**ABOUT THIS EXERCISE**
Repeat verbatim the lines of the data below, beginning with the line containing "Hallo und herzlich Willkommen auf der" and continuing to the end.
*** Opening of INFORMATION SUPPLIED ***
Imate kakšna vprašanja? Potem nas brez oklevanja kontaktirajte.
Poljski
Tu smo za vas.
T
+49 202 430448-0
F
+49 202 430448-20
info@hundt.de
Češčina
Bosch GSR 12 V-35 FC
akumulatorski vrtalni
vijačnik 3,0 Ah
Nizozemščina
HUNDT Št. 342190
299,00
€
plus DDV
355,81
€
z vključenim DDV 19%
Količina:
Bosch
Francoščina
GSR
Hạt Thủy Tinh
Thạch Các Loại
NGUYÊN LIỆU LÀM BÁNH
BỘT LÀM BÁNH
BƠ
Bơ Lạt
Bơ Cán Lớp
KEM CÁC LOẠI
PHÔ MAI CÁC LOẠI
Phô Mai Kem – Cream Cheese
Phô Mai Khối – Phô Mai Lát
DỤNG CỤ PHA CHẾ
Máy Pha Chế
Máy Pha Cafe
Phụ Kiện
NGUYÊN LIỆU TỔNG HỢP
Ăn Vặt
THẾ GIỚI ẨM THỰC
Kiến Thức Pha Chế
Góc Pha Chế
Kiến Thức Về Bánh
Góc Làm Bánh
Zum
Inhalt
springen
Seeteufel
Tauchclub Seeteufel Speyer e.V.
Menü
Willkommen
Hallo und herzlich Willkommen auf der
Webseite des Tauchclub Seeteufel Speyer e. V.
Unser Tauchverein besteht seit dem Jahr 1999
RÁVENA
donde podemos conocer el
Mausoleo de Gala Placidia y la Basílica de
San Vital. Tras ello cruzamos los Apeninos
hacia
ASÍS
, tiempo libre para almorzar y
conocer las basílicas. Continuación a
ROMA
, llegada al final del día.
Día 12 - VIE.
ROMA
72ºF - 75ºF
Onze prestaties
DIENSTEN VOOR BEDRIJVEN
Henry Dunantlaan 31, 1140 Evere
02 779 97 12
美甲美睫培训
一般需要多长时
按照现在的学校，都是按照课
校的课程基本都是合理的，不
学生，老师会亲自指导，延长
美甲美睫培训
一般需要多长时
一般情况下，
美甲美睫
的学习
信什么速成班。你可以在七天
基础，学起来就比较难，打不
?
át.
*** Close of INFORMATION SUPPLIED ***
**WRITTEN ANSWER**
Hallo und herzlich Willkommen auf der
Webseite des Tauchclub Seeteufel Speyer e. V.
Unser Tauchverein besteht seit dem Jahr 1999
RÁVENA
donde podemos conocer el
Mausoleo de Gala Placidia y la Basílica de
San Vital. Tras ello cruzamos los Apeninos
hacia
ASÍS
, tiempo libre para almorzar y
conocer las basílicas. Continuación a
ROMA
, llegada al final del día.
Día 12 - VIE.
ROMA
72ºF - 75ºF
Onze prestaties
DIENSTEN VOOR BEDRIJVEN
Henry Dunantlaan 31, 1140 Evere
02 779 97 12
美甲美睫培训
一般需要多长时
按照现在的学校，都是按照课
校的课程基本都是合理的，不
学生，老师会亲自指导，延长
美甲美睫培训
一般需要多长时
一般情况下，
美甲美睫
的学习
信什么速成班。你可以在七天
基础，学起来就比较难，打不
?
át.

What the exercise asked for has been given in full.